Based on the discussions, here are a couple more things that can bite you:

  • The Persistent Bug: Someone spent a week hunting a bug where shrinking/despawning objects with shadows caused a performance drop that persisted even after reloading the scene! This highlights that sometimes performance issues can be tied to engine state or specific object lifecycle events in unexpected ways. If you hit a wall, try isolating when the performance drops start. Is it just the number of objects, or how they are being created/destroyed/modified?
  • Light Limits: Different Godot renderers (Forward+, Mobile, Compatibility) have different limits on active lights. If you exceed them, lights might just pop out of existence, which looks awful. Know your target renderer's limits.
  • Secondary Viewports: If you render something like a first-person weapon in a separate viewport to avoid clipping (a common technique), be aware that by default this viewport might not receive WorldEnvironment effects like GI or post-processing. Also, their default shadow atlas size is 0, meaning no shadows unless you configure it!

My Own Screw-Ups

I've definitely overloaded scenes with too many dynamic lights, assuming Godot would just handle it. I've wasted hours trying to get perfect soft shadows on tiny dynamic objects when baked lighting or simpler techniques would have been fine. I've also been bitten by the omni_range not scaling thing more than once.

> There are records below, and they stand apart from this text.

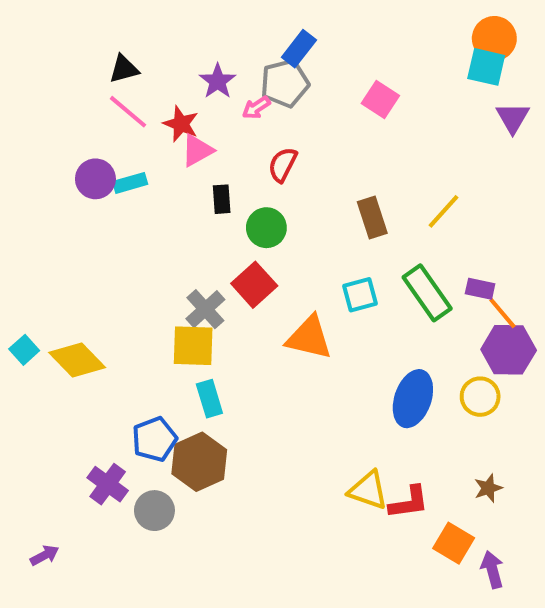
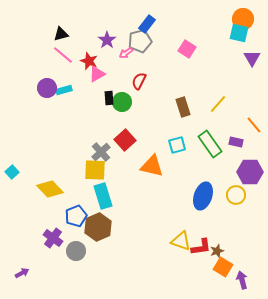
green circle: (266, 228) -> (122, 102), moved
orange line: (502, 313) -> (254, 125), moved
yellow diamond: (77, 360) -> (50, 189), moved
cyan rectangle: (209, 399) -> (103, 196), size x1.4
brown star: (488, 488) -> (217, 251), moved

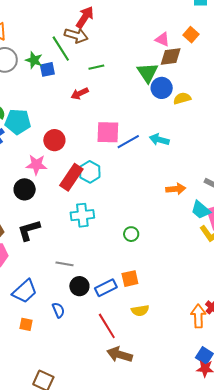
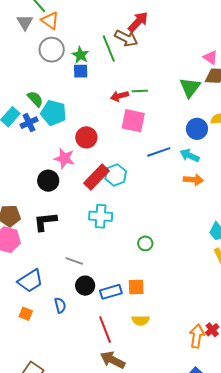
green line: (96, 67) -> (140, 91), moved
blue square: (47, 69) -> (81, 71), moved
blue circle: (162, 88) -> (197, 129), moved
pink square: (108, 132) -> (133, 121), moved
orange arrow: (176, 189) -> (193, 180), moved

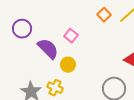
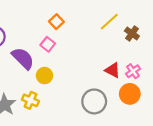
orange square: (104, 15) -> (56, 22), moved

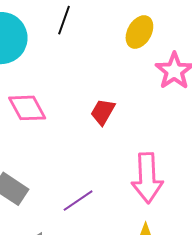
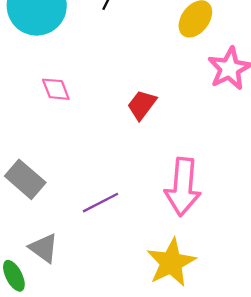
pink diamond: (27, 108) -> (56, 89), size x0.7

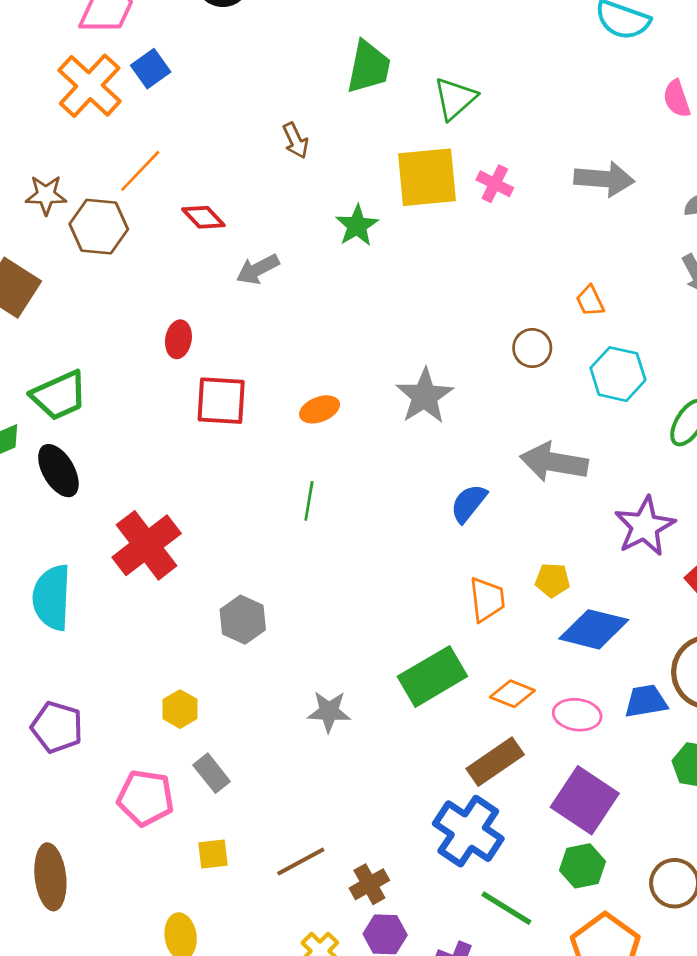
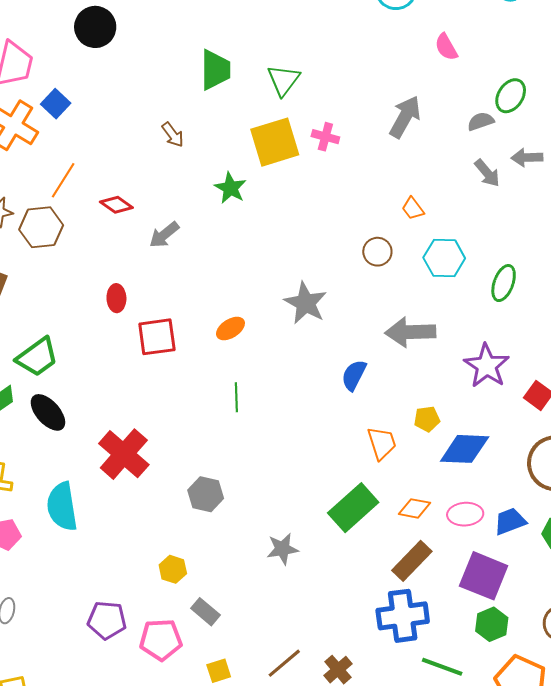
gray arrow: (604, 179) -> (405, 117), turned -54
blue trapezoid: (646, 701) -> (510, 521), moved
purple pentagon: (57, 727) -> (107, 620), moved
blue cross: (468, 831) -> (403, 616), turned -30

The biggest error? Not profiling early enough. Don't wait until your game is almost done and runs at 15 FPS to start thinking about performance. Use the Godot profiler (Debug -> Profiler) to see where the time is actually being spent. Is it drawing? Scripting? Physics? Pinpointing the bottleneck is the first step.

Conclusion

Getting good performance with dynamic lights, especially Omni lights and shadows, in Godot isn't magic. It's about understanding the underlying mechanics: the Shadow Atlas, draw calls, bias settings, and light limits. There's no single "6x faster" button, but by intelligently managing your lights, disabling shadows where not essential, tweaking crucial settings like bias, and keeping an eye on your draw calls, you absolutely can achieve dramatic performance improvements.

Start simple, profile often, and don't be afraid to turn settings down. Your players (and your frame rate) will thank you.

Now go forth and light your worlds... efficiently!